Chastre: le Blanmontois Michaël Grare sera-t-il bientôt homme le plus fort au monde ?
Michaël Grare participera au Natural Strongman World Championship en Irlande, ce 24 août. "Je vise un Top 10, un podium serait fantastique."
- Publié le 10-08-2024 à 14h00

Qualifié dans la zone nord-européenne, le Blanmontois de 30 ans Michaël Grare va s'envoler pour l'Irlande, avec l'ambition de devenir l'homme le plus fort au monde… au naturel. Dans la catégorie -105 kg, le quadruple champion de Belgique en haltérophilie espère accrocher un Top 10. "Un Top 10 serait bien, un Top 5 incroyable et un podium fantastique. La discipline s'est énormément professionnalisée, je dois être réaliste et reconnaître que ce sera difficile. Il y a des Australiens, des Britanniques et des États-Uniens, qui bénéficient d'un statut semi-professionnel. Cela devient compliqué…"
Le professeur de langue a décidé de se tourner vers une nouvelle fédération, créée il y a cinq ans. "Historiquement, il n'y avait pas de test antidopage, parce qu'il s'agissait de démonstrations et d'un divertissement pour le public plutôt qu'une vraie discipline sportive. Peu de participants le faisaient sans produit divers et variés. Un nouveau mouvement a vu le jour, sans substance. En Belgique, nous sommes nombreux à concourir naturellement, ce qui n'était pas du tout le cas en France. Les gens s'étonnaient même de ne pas utiliser de produits dopants."
"On insiste vraiment sur le côté naturel"
Dans les Natural Strongman World Championship, plus question de bénéficier de produits dopants. "Les tests sont même plus stricts que dans certaines compétitions professionnelles: détecteur de mensonge, test sanguin et d'urine. On insiste vraiment sur le côté naturel."

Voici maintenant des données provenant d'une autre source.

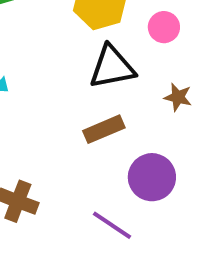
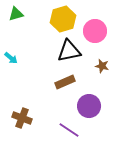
pink circle: (164, 27) -> (95, 31), size x1.5

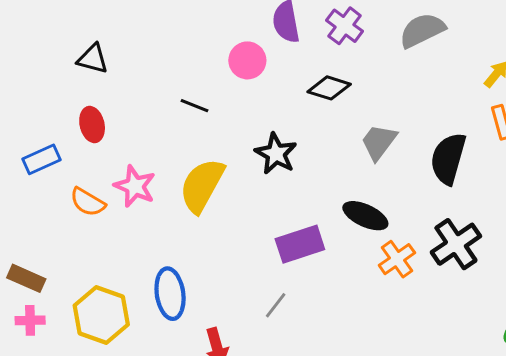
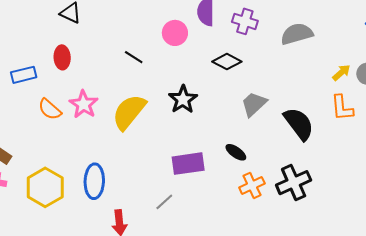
purple cross: (345, 26) -> (245, 21), turned -30
black semicircle: (448, 159) -> (299, 124), turned 117
black ellipse: (365, 216) -> (236, 152), size x0.7

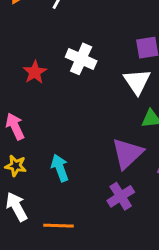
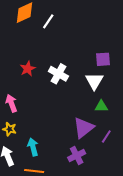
white cross: (81, 59) -> (58, 74), moved
cyan arrow: (60, 168) -> (33, 147), moved

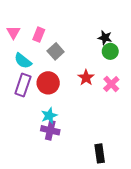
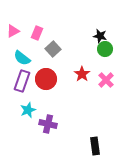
pink triangle: (13, 32) -> (13, 31), turned 32
cyan star: (49, 116) -> (28, 110), moved

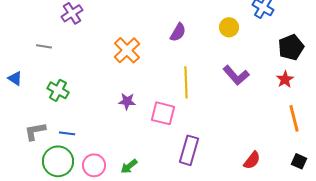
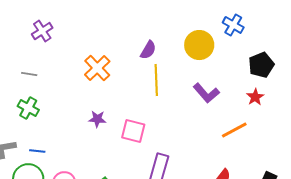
yellow circle: (229, 27) -> (199, 45), size x1.5
gray line: (44, 46) -> (29, 74), moved
yellow line: (186, 82) -> (156, 80), moved
orange line: (294, 118) -> (234, 130), moved, turned 76

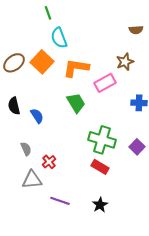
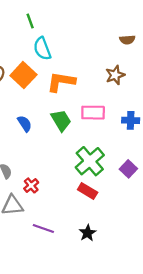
pink rectangle: (105, 83) -> (93, 113), moved, turned 30
blue semicircle: (37, 116) -> (25, 124), moved
green cross: (102, 140) -> (90, 161), turned 32

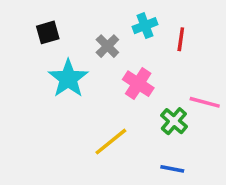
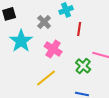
red line: (181, 39) -> (79, 29), moved
pink cross: (138, 84) -> (53, 49), moved

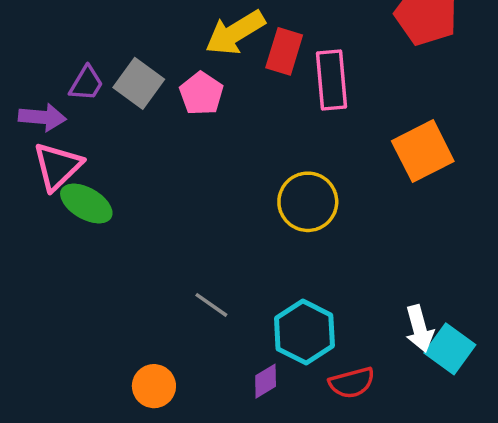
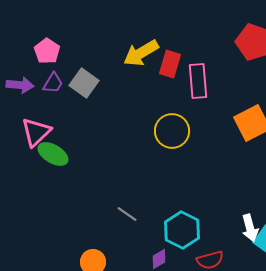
pink pentagon: (201, 94) -> (47, 51), moved
purple arrow: (42, 117) -> (20, 85), moved
yellow circle: (308, 202) -> (172, 131), moved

Ce qui a évidemment une grande importance, vu les huit épreuves, réparties sur deux jours, les 24 et 25 août. "On doit par exemple courir en soulevant tour à tour quatre troncs d'arbre, des faux troncs puisqu'ils sont en métal ce qui permet d'avoir des poignées, ces troncs pèsent 110, 120, 130 et 140 kg et il faut les hisser au-dessus de la tête. Une autre épreuve consiste à monter un escalier avec des charges de 190, 210 et 230 kg."
Bien évidemment tous les participants prennent ces défis au sérieux. Tout en gardant dans un coin de la tête qu'il s'agit d'une sorte de show.

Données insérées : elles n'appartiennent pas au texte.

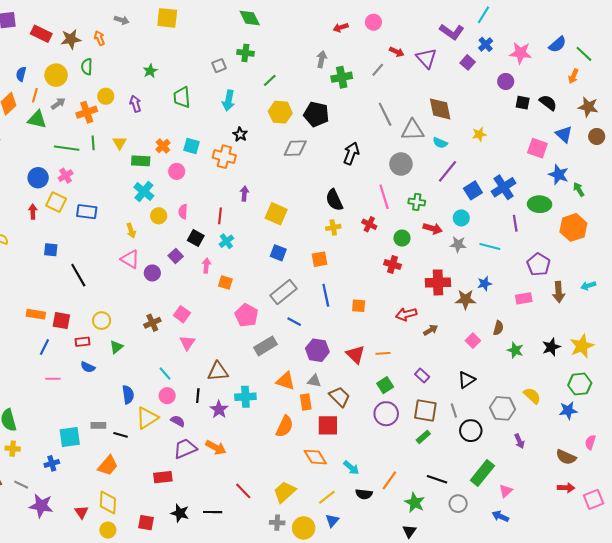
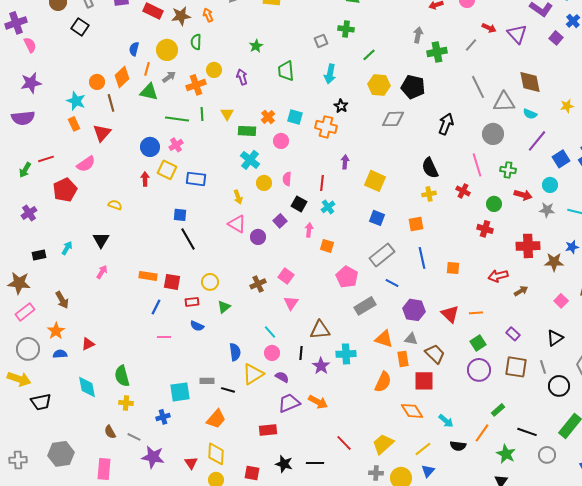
blue square: (51, 250) -> (180, 215), moved
green rectangle: (423, 437) -> (498, 410), moved

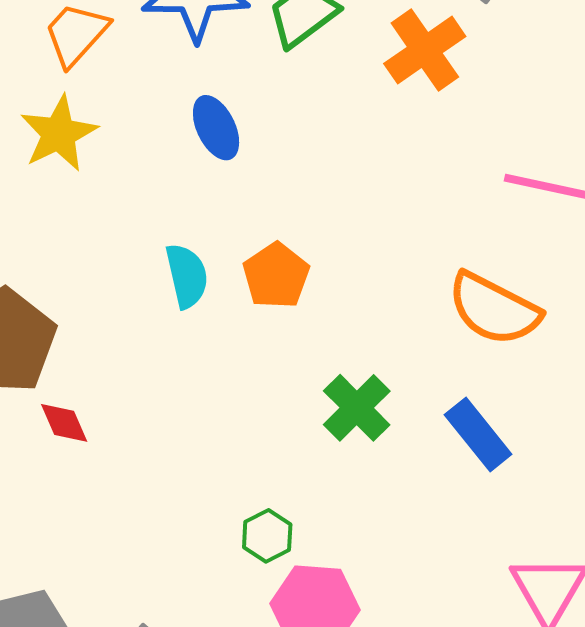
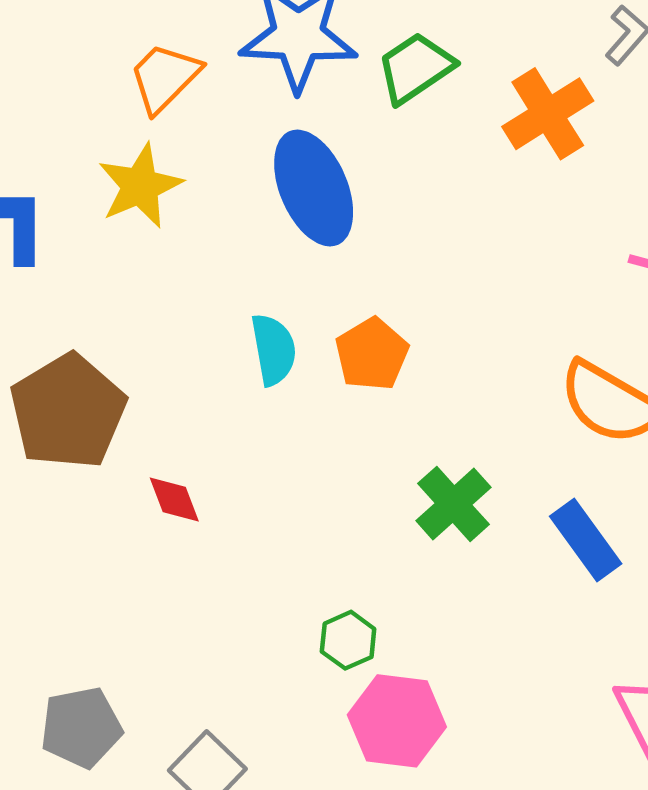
blue ellipse: (216, 128) -> (314, 188), size x1.6
red diamond: (64, 423) -> (174, 499), moved

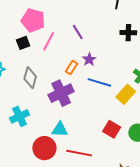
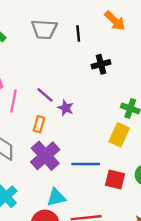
purple line: (78, 32) -> (45, 95), moved
orange rectangle: (72, 68) -> (39, 124), moved
blue line: (99, 82) -> (86, 164), moved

"C'est très varié, alors que j'avais une petite lassitude en haltérophilie où, sans produits, j'avais atteint une sorte de plafond. Ici, lors de la première édition, un concurrent m'a prêté son matériel, parce que je n'étais pas équipé. C'est dire la convivialité. On participe à des foires et autres manifestations, dans le but d'amuser le public et de proposer une sorte de spectacle, avec un récit assuré par un speaker. On y met un peu de drame et d'émotion. Cela amuse énormément les gens."
La formule marche tellement bien que les performances sont maintenant filmées et les épreuves suivies un peu partout dans le monde.
Pour Michaël Grare, cette édition 2024 sera peut-être la dernière. "Je suis un peu en fin de carrière. J'ai plein d'autres projets. J'aimerais développer mon activité de coaching sportif. Je crois en mes chances, sinon je n'irais pas. J'ai un très bon niveau pour la Belgique ou même pour l'Europe. Mais après, ce sera dur. Je n'y consacre pas autant de temps que mes concurrents. C'est pour moi un beau point d'orgue après huit ans dans ce sport."